Lab 10: Network Socket Programming with Python
In this lab, you will use the Python programming language to implement a simple HTTP client that can download files from a webserver.
Install the latest (3.2+) version of Python. Typically, Ubuntu distributions only come with the older (but still widely used) 2.x Python. We don't care about backwards compatibility, so full speed ahead!
Also, install the image viewer eog, used by the image download program later in the lab. (This viewer is present on standard Ubuntu distributions, but not all the variants).
unix> sudo apt-get install python3 eog
Verify that Python is working. Ask it to print the version number, which will be useful in debugging errors/quirks later: Note: This is a CAPITAL letter V!
unix> python3 -V
The output should be similar to: Python 3.2.3
There are a number of official and un-official references for Python that you may find useful. Be warned, however, that Python syntax and libraries have changed between version 2.x and 3.x. Thus, for this lab, you should prefer newer Python 3.x references where possible.

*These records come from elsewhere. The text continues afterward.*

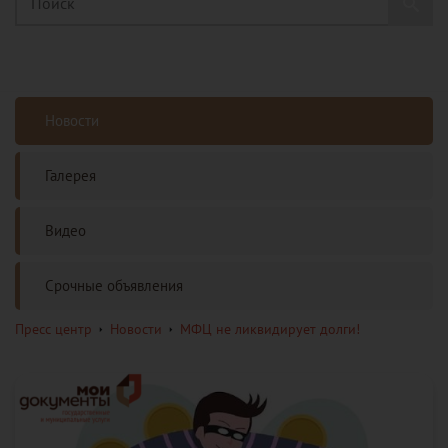
Новости
Галерея
Видео
Срочные объявления
Пресс центр
Новости
МФЦ не ликвидирует долги!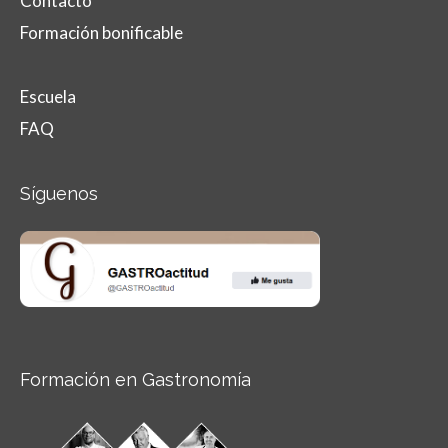
Contacto
Formación bonificable
Escuela
FAQ
Síguenos
Formación en Gastronomía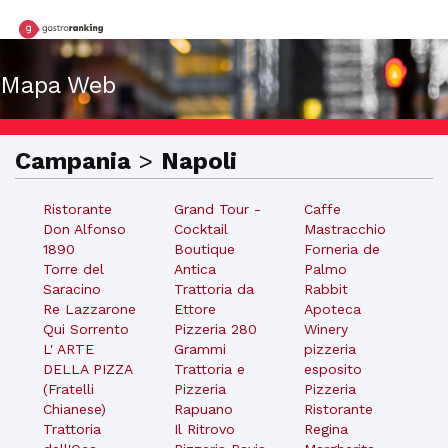
Mapa Web
Campania
>
Napoli
Ristorante
Grand Tour -
Caffe
Don Alfonso
Cocktail
Mastracchio
1890
Boutique
Forneria de
Torre del
Antica
Palmo
Saracino
Trattoria da
Rabbit
Re Lazzarone
Ettore
Apoteca
Qui Sorrento
Pizzeria 280
Winery
L' ARTE
Grammi
pizzeria
DELLA PIZZA
Trattoria e
esposito
(Fratelli
Pizzeria
Pizzeria
Chianese)
Rapuano
Ristorante
Trattoria
Il Ritrovo
Regina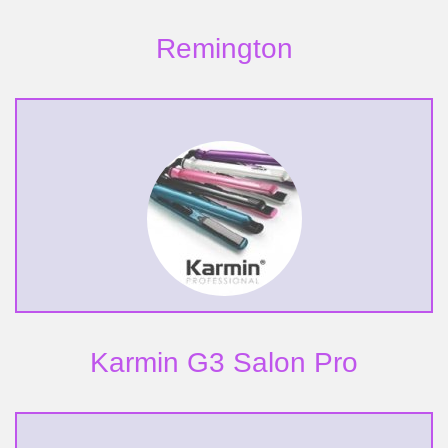
Remington
Karmin G3 Salon Pro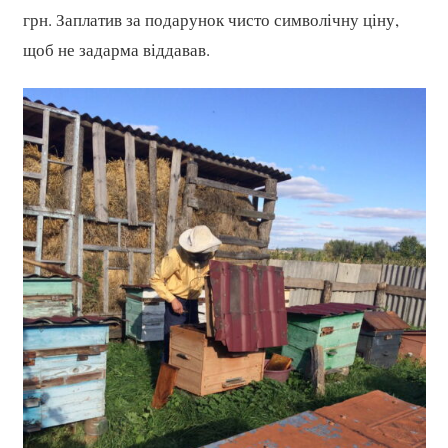
грн. Заплатив за подарунок чисто символічну ціну,
щоб не задарма віддавав.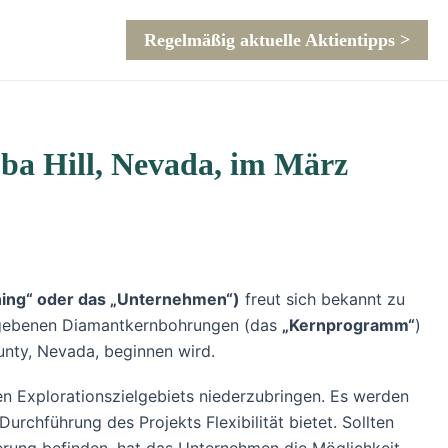
Regelmäßig aktuelle Aktientipps >
ba Hill, Nevada, im März
ning“ oder das „Unternehmen“)
freut sich bekannt zu
gegebenen Diamantkernbohrungen (das
„Kernprogramm“
)
ounty, Nevada, beginnen wird.
n Explorationszielgebiets niederzubringen. Es werden
rchführung des Projekts Flexibilität bietet. Sollten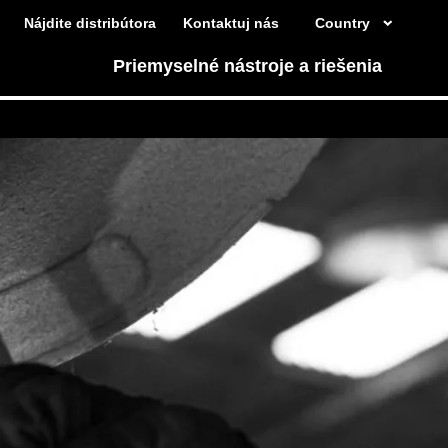
Nájdite distribútora
Kontaktuj nás
Country
Priemyselné nástroje a riešenia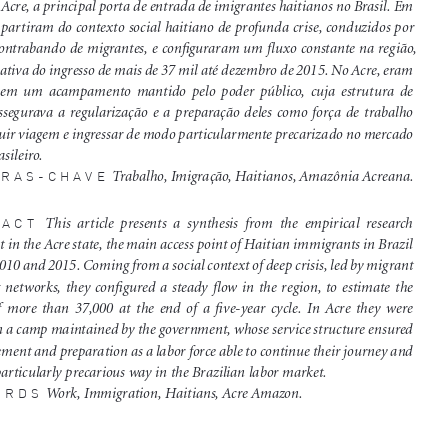
Acre, a principal porta de entrada de imigrantes haitianos no Brasil. Em 
 partiram do contexto social haitiano de profunda crise, conduzidos por 
contrabando de migrantes, e configuraram um fluxo constante na região, 
tiva do ingresso de mais de 37 mil até dezembro de 2015. No Acre, eram 
 em  um  acampamento  mantido  pelo  poder  público,  cuja  estrutura  de  
ssegurava  a  regularização  e  a  preparação  deles  como  força  de  trabalho  
guir viagem e ingressar de modo particularmente precarizado no mercado 
sileiro. 
 Trabalho, Imigração, Haitianos, Amazônia Acreana.
VRAS-CHAVE
  This  article  presents  a  synthesis  from  the  empirical  research  
RACT
t in the Acre state, the main access point of Haitian immigrants in Brazil 
10 and 2015. Coming from a social context of deep crisis, led by migrant 
networks,  they  configured  a  steady  flow  in  the  region,  to  estimate  the  
  more  than  37,000  at  the  end  of  a  five-year  cycle.  In  Acre  they  were  
n a camp maintained by the government, whose service structure ensured 
lement and preparation as a labor force able to continue their journey and 
particularly precarious way in the Brazilian labor market. 
 Work, Immigration, Haitians, Acre Amazon.
ORDS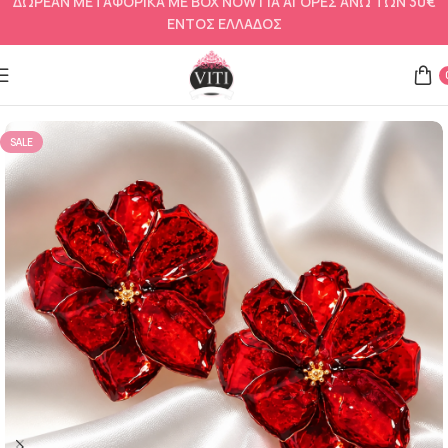
ΔΩΡΕΑΝ ΜΕΤΑΦΟΡΙΚΑ ΜΕ BOX NOW ΓΙΑ ΑΓΟΡΕΣ ΑΝΩ ΤΩΝ 30€
ΕΝΤΟΣ ΕΛΛΑΔΟΣ
Αρχική σελίδα
Σκουλαρίκια
SALE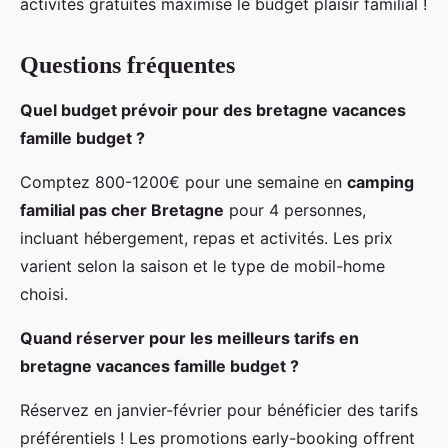
activités gratuites maximise le budget plaisir familial !
Questions fréquentes
Quel budget prévoir pour des bretagne vacances
famille budget ?
Comptez 800-1200€ pour une semaine en
camping
familial pas cher Bretagne
pour 4 personnes,
incluant hébergement, repas et activités. Les prix
varient selon la saison et le type de mobil-home
choisi.
Quand réserver pour les meilleurs tarifs en
bretagne vacances famille budget ?
Réservez en janvier-février pour bénéficier des tarifs
préférentiels ! Les promotions early-booking offrent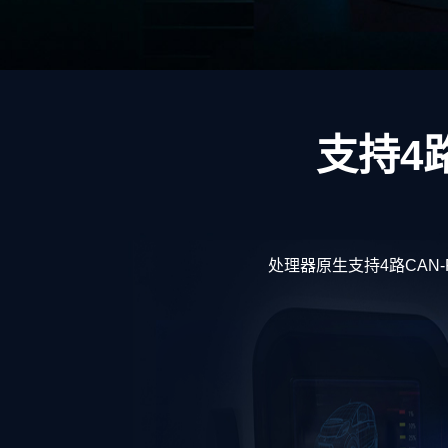
支持4
处理器原生支持4路CAN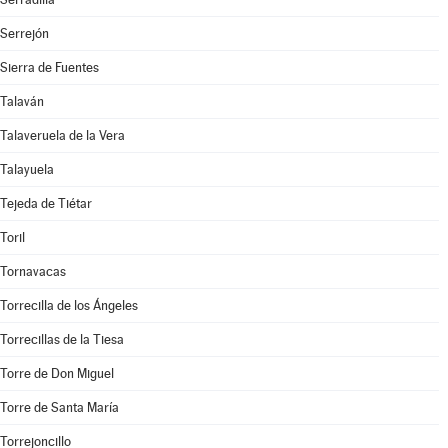
Serrejón
Sierra de Fuentes
Talaván
Talaveruela de la Vera
Talayuela
Tejeda de Tiétar
Toril
Tornavacas
Torrecilla de los Ángeles
Torrecillas de la Tiesa
Torre de Don Miguel
Torre de Santa María
Torrejoncillo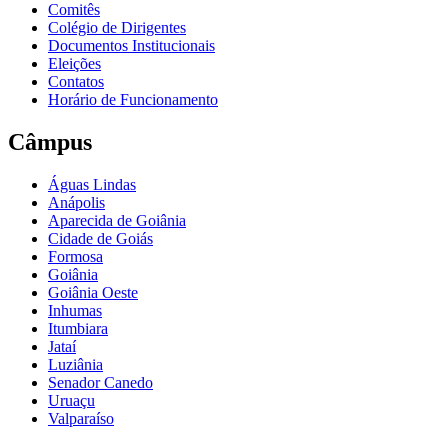
Comitês
Colégio de Dirigentes
Documentos Institucionais
Eleições
Contatos
Horário de Funcionamento
Câmpus
Águas Lindas
Anápolis
Aparecida de Goiânia
Cidade de Goiás
Formosa
Goiânia
Goiânia Oeste
Inhumas
Itumbiara
Jataí
Luziânia
Senador Canedo
Uruaçu
Valparaíso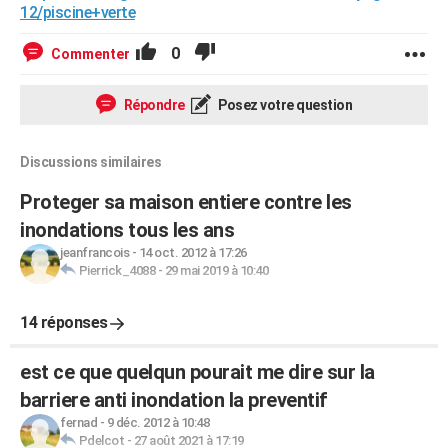
12/piscine+verte
0
Commenter
Répondre
Posez votre question
Discussions similaires
Proteger sa maison entiere contre les
inondations tous les ans
jeanfrancois
-
14 oct. 2012 à 17:26
Pierrick_4088
-
29 mai 2019 à 10:40
14 réponses
est ce que quelqun pourait me dire sur la
barriere anti inondation la preventif
fernad
-
9 déc. 2012 à 10:48
Pdelcot
-
27 août 2021 à 17:19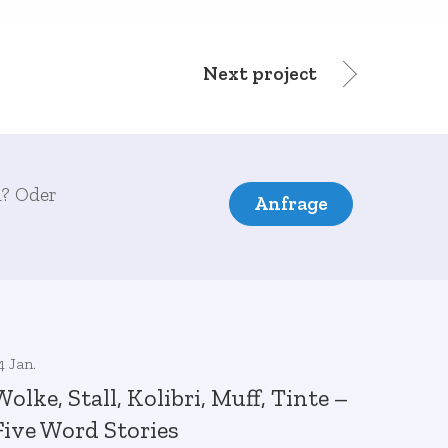
Next project
n? Oder
Anfrage
4 Jan.
Wolke, Stall, Kolibri, Muff, Tinte –
Five Word Stories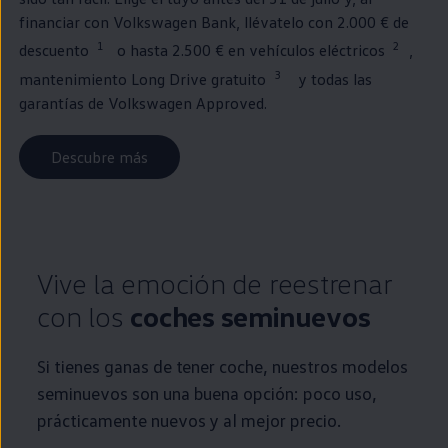
financiar con
Volkswagen
Bank, llévatelo con 2.000 € de
1
2
descuento
o hasta 2.500 €
en
vehículos
eléctricos
,
3
mantenimiento Long Drive gratuito
y todas las
garantías de
Volkswagen
Approved
.
Descubre más
Vive la emoción de reestrenar
con los
coches
seminuevos
Si tienes ganas de tener
coche
, nuestros modelos
seminuevos
son una buena opción: poco uso,
prácticamente nuevos y al mejor precio.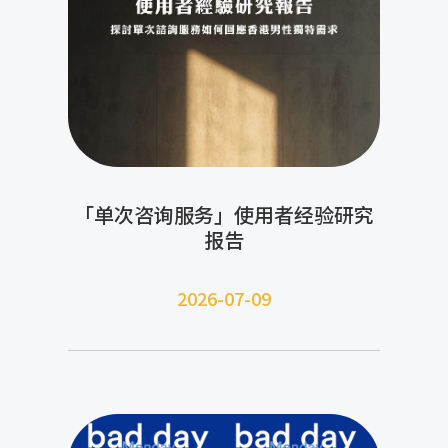
「单次咨询服务」使用者经验研究
报告
2026-07-09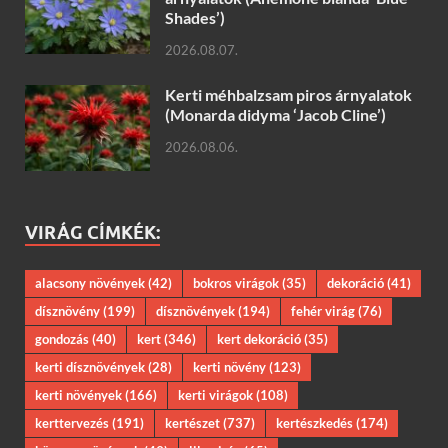
Shades’)
2026.08.07.
Kerti méhbalzsam piros árnyalatok
(Monarda didyma ‘Jacob Cline’)
2026.08.06.
VIRÁG CÍMKÉK:
alacsony növények
(42)
bokros virágok
(35)
dekoráció
(41)
dísznövény
(199)
dísznövények
(194)
fehér virág
(76)
gondozás
(40)
kert
(346)
kert dekoráció
(35)
kerti dísznövények
(28)
kerti növény
(123)
kerti növények
(166)
kerti virágok
(108)
kerttervezés
(191)
kertészet
(737)
kertészkedés
(174)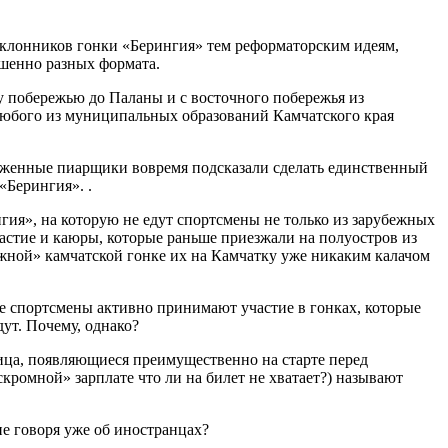
оклонников гонки «Берингия» тем реформаторским идеям,
шенно разных формата.
у побережью до Паланы и с восточного побережья из
 любого из муниципальных образований Камчатского края
ближенные пиарщики вовремя подсказали сделать единственный
«Берингия». .
гия», на которую не едут спортсмены не только из зарубежных
астие и каюры, которые раньше приезжали на полуостров из
жной» камчатской гонке их на Камчатку уже никаким калачом
ие спортсмены активно принимают участие в гонках, которые
ут. Почему, однако?
ица, появляющиеся преимущественно на старте перед
скромной» зарплате что ли на билет не хватает?) называют
не говоря уже об иностранцах?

- Official - Python documentation (for Python 3.x)
- Official - Python Standard Library documentation (for Python 3.x)
- Official - Python sockets documentation (for Python 3.x)
- TutorialsPoint Python Examples
- Differences between Python 2.x and 3.x
- Google University Python Tutorial (written for the older Python 2.7 syntax, but still useful)
- Python Sockets Examples (written for the older Python 2.7 syntax, but still useful)
To begin this lab, start by obtaining the necessary boilerplate code. Enter the class repository:
unix> cd ~/bitbucket/2012_fall_ecpe170_boilerplate/
Pull the latest version of the repository, and update your local copy of it:
unix> hg pull
unix> hg update
Copy the files you want from the class repository to your private repository:
(In this case, it is one file you want)
unix> cp ~/bitbucket/2012_fall_ecpe170_boilerplate/lab10/download.py ~/bitbucket/2012_fall_ecpe170/lab10/
Enter your private repository now, specifically the lab10 folder:
unix> cd ~/bitbucket/2012_fall_ecpe170/lab10
Add the new files to version control in your private repository:
unix> hg add download.py
Commit the new files in your personal repository, so you can easily go back to the original starter code if necessary
unix> hg commit -m "Starting Lab 10 with boilerplate code"
Push the new commit to the bitbucket.org website
unix> hg push
(1) All source code and lab report PDF must be submitted via Mercurial. Place the source files inside the lab10 folder that was previously created.
Lab Part 1 - Hello World
Using your favorite text editor, create a file (hello.py) with the usual "Hello World" starter code:
Mark the file as "executable" so you can run it as a program:
unix> chmod +x hello.py
Now execute the Python program:
Check hello.py into version control when finished.
(1) What is the line that starts with #! doing? Where in ECPE 170 have you seen this before?
Lab Part 2 - Python Basic Skills
Write a Python3 program called demo.py. This program should be invoked via:
unix> ./demo.py <word1> <word2>
Demonstrate your knowledge of fundamental Python skills by performing the following operations in the program:
- Determine how many arguments have been provided to the script on the command line. If there are two arguments (*not* including the program name itself), print them out one at a time. Otherwise, exit immediately.
- Concatenate the two string arguments together, save them to a new variable called onestring, and then print onestring.
- Using a for-loop, write a sequence of numbers from 1 to 10 in increments of 1 to a file on disk.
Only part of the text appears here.